Sodexo employee John Holley passed away on Sept. 24. Holley came to Northwestern three years ago from Indian Hills Community College Culinary Arts Program, after being recruited by his former teacher, Head Chef Benjamin Whitmore. Holley had a history of seizures, and suffered a fatal one last week.
Holley began working at NW in the fall of 2012. When he first started, he was placed at the international food station in the caf. This transition from school to work was difficult for him at first.
“It was hard for him because a lot of these students were his same age,” co-worker Cindy Hickman said. “He was kind of quiet and intimidated, but he got to where he could really interact, especially with the students who worked here.”
One of the students who had the opportunity to work with Holley was Student Manager Regina Steffen.
“There was never a day that John seemed angry, and if things weren’t going as he planned, he was still able to make the best of it,” Steffen said. “He lightened up our days and made a job that is often stressful a joyous thing.”
Student athletes knew Holley from their Saturday morning pre-game meals. Many of them would yell, “Hey Chef John!” across the parking lot whenever co-worker Stacy Roberson and Holley were on break.
“That made John feel good,” Roberson said. “He knew that recognition meant that he had affected somebody to acknowledge who he was.”
Athletes and caf workers were not the only students who developed a relationship with Holley. Anthony “Society” Wubben met Holley at the international food station. Holley developed a joking relationship with several men from the Heemstra wings of Colenbrander Hall beginning in the fall of 2013.
“John was able to joke around with us while providing a welcoming environment to the cafeteria,” Wubben said.
General Manager of Campus Dining Nedrick Price hadn’t realized the impact that Holley had on this campus until students approached him this past week to express their condolences.
“You get a bigger picture of how many lives he did touch,” Price said.
From the start of his time here, Holley made an effort to go out of his way to make others happy, through actions such as offering co-worker rides or even just friendly smiles.
“He always had a smile on his face,” Roberson said. “You know, people just say that, but John literally always had a smile on his face no matter how bad it got back there.”

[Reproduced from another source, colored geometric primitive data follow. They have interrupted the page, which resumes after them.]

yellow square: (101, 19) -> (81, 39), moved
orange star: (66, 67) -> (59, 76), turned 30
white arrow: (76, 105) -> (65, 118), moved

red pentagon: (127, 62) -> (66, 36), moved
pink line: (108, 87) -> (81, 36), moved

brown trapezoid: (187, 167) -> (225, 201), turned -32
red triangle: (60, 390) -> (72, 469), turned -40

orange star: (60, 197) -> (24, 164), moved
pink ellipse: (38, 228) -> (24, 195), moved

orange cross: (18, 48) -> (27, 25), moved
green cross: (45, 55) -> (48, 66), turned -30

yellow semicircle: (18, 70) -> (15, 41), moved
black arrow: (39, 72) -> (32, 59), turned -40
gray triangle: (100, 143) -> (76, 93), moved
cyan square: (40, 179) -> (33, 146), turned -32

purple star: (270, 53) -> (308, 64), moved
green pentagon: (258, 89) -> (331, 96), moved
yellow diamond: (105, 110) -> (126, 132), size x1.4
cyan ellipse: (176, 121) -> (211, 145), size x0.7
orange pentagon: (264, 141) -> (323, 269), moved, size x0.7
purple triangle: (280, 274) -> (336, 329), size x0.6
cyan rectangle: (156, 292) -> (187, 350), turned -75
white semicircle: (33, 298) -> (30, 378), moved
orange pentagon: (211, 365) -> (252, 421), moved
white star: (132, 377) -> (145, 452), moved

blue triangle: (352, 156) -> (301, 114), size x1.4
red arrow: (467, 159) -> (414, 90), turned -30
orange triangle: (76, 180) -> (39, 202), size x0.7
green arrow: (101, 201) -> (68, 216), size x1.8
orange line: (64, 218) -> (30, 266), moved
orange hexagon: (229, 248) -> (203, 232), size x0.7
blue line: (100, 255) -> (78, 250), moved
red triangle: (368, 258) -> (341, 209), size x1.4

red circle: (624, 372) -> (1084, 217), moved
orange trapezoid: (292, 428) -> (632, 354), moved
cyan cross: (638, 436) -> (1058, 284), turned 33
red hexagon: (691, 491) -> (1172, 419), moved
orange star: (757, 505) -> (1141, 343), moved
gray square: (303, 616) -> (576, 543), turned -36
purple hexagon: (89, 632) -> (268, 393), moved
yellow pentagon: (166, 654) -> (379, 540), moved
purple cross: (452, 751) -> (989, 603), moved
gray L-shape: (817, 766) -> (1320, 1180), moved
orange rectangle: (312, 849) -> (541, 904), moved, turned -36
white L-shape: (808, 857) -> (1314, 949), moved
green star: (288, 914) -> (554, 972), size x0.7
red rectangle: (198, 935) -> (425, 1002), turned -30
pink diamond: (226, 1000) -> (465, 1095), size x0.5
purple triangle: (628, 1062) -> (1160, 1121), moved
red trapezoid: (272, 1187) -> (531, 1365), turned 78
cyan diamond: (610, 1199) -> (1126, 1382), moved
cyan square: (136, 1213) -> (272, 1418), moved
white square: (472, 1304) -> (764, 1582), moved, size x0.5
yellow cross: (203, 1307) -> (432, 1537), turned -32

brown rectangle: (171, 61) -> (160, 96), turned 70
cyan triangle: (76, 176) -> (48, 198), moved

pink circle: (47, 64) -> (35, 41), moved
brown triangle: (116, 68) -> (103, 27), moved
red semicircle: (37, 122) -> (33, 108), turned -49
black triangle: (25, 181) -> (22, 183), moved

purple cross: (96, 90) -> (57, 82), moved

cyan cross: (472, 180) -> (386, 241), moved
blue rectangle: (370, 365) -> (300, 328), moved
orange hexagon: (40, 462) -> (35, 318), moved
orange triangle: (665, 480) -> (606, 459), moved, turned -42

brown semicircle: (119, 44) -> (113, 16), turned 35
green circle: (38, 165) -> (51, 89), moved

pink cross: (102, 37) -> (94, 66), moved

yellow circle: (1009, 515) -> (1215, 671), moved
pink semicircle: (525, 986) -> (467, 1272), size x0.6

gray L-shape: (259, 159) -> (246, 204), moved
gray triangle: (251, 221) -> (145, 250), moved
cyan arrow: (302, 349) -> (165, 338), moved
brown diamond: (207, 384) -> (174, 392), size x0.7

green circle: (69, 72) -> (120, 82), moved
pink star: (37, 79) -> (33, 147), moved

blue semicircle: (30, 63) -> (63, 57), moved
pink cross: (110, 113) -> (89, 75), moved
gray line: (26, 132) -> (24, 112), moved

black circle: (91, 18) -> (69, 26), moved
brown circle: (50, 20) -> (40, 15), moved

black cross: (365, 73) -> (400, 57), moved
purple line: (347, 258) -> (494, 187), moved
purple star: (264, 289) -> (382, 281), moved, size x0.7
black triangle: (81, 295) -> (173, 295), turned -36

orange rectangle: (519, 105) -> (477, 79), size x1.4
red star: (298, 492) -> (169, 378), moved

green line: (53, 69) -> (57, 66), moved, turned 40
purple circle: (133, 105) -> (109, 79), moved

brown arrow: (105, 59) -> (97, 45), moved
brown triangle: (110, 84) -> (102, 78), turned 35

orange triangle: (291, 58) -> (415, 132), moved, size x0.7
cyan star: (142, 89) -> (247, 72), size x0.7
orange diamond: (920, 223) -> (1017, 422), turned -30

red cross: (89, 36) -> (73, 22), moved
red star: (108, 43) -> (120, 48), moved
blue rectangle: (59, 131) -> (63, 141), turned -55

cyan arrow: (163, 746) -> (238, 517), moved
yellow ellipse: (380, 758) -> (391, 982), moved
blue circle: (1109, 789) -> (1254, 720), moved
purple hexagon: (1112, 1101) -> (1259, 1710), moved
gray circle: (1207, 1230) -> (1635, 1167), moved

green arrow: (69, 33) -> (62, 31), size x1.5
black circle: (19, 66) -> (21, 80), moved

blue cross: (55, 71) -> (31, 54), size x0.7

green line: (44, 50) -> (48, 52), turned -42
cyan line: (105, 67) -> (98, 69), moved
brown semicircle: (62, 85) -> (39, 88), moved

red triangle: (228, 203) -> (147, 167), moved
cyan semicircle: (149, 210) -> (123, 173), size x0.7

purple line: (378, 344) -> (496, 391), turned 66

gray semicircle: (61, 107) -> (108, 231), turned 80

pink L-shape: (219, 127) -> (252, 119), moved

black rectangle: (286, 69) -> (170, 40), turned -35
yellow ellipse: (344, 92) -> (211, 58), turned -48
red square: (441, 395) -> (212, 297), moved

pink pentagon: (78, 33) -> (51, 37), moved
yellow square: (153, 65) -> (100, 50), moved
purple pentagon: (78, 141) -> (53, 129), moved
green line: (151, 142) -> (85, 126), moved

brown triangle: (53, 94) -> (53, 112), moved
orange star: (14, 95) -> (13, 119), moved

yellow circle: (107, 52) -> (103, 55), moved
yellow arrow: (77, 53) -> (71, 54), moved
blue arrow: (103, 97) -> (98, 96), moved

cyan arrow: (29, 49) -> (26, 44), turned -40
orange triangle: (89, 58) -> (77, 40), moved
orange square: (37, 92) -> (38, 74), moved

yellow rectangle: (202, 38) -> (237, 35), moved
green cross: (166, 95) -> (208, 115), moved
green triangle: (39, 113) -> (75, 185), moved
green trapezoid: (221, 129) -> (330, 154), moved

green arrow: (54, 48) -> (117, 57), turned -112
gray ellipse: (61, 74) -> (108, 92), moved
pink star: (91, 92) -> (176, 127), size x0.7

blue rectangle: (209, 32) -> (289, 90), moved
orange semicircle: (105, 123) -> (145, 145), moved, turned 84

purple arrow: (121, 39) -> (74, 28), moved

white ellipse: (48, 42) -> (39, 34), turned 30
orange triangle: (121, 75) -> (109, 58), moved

Holley was known for his shining personality and his famous saying, “Don’t worry about it.”
“Everyone agreed that was something John said,” Roberson said. “I believe that’s one of the things that has helped this kitchen the last few days. That’s just the way he lived life.”
Along with remembering that saying, caf workers won’t forget Holley shuffling his feet whenever he walked. Holley’s co-workers would often poke fun at him for this.
“I’d get after him all the time,” Hickman said. “‘Pick up your feet, John. Pick up your feet,’ and he would reply, ‘Don’t worry about it, Miss Cindy.’”
Holley expressed his love for working at NW to his family back home. His mother told Price that he would brag about how much fun he had at work and how great it was to work with people like Roberson and Whitmore.
“Even on the bad days, he loved his job,” Hickman said.
Holley especially enjoyed working when there was a big catering event to prepare for. He would help everyone remain calm while things were intense in the kitchen.
No matter what he was asked to do, he would complete the task with excitement even when things became chaotic.
“He never did get upset, things just didn’t bother him that much,” Roberson said.
Co-worker Luis Sanchez lived with Holley off-and-on and was able to get to know him outside the kitchen.
Sanchez witnessed Holley maintain a close relationship with his parents despite living several hours away.
“Every night after work, he would get home and call his mom,” Sanchez said.
Even though he was far away from his home of Libertyville, he was still able to develop family-like relationships with those he worked with on a daily basis.
“He had that very close relationship with his mom and his family, but I think NW and Sodexo became his family,” Roberson said.
Holley’s last day was filled with joking around with the staff as they prepared for the next morning. Roberson, Sanchez and Miss Cindy all remember how great that day was.
As it neared the end of the night, Sanchez and Holley decided it was time to pack up and go home. It ended just like any other day.
“He said, ‘Tomorrow is another day, let’s go,’ and we left,” Sanchez said. “In the parking lot, he said, ‘Okay, goodnight. See you tomorrow.’ And I didn’t see him tomorrow.”
Holley’s presence will be dearly missed in the Caf and around campus. He left an impact on co-workers, students, faculty and staff over the last three years that will not quickly fade.